Belief as Emotion in Cinema

David Sorfa (University of Edinburgh)

Philosophy Seminar this Wednesday 22nd November,

3-5pm (NOTE the earlier start)

Dalhousie Building, Room 2F11, University of Dundee

All welcome!

In his most developed discussion of film, the interview “Cinema and Its Ghosts” in 2001, Jacques Derrida says that, “There is an altogether singular mode of believing in cinema: a century ago, an unprecedented experience of belief was invented […]. At the movies, you believe without believing, but this believing without believing remains a believing.” Cinema allows an opportunity to experience belief without belief and this then enables us to consider how belief functions as an emotion rather than as an epistemological claim. I will discuss a number of films based on the life of St Francis of Assisi, particularly Franco Zeffirelli’s critically maligned but popular Brother Sun, Sister Moon (1972) to show that belief is presented as an emotional state in cinema. Emotions, in turn, are crucial to the problem of the paradox of fiction and I will show that we can solve the paradox by considering quasi-emotions, or false emotions (or emotions without emotion), as the foundation for what we imagine as real emotions. The logic of belief as an emotion, then, stands in for the logic of emotion as such and cinema does not so much emulate emotion as construct its possibility.
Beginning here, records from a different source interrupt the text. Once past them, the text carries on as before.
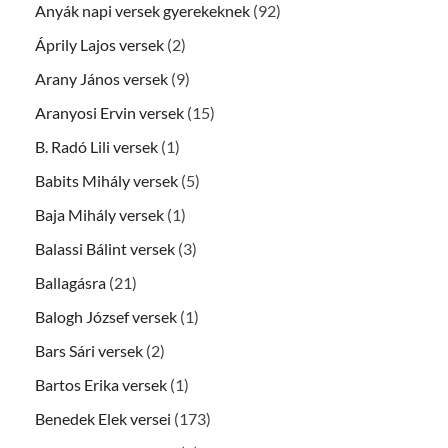
Anyák napi versek gyerekeknek
(92)
Áprily Lajos versek
(2)
Arany János versek
(9)
Aranyosi Ervin versek
(15)
B. Radó Lili versek
(1)
Babits Mihály versek
(5)
Baja Mihály versek
(1)
Balassi Bálint versek
(3)
Ballagásra
(21)
Balogh József versek
(1)
Bars Sári versek
(2)
Bartos Erika versek
(1)
Benedek Elek versei
(173)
Dr David Sorfa is a Senior Lecturer in Film Studies at the University of Edinburgh and is managing editor of the journal Film-Philosophy. He has written on Michael Haneke, Jan Švankmajer and Czech cinema as well as a broad range of other film subjects. He has interests in film-philosophy, phenomenology, the work of Jacques Derrida and film adaptation. He thinks that Derrida is the new Deleuze.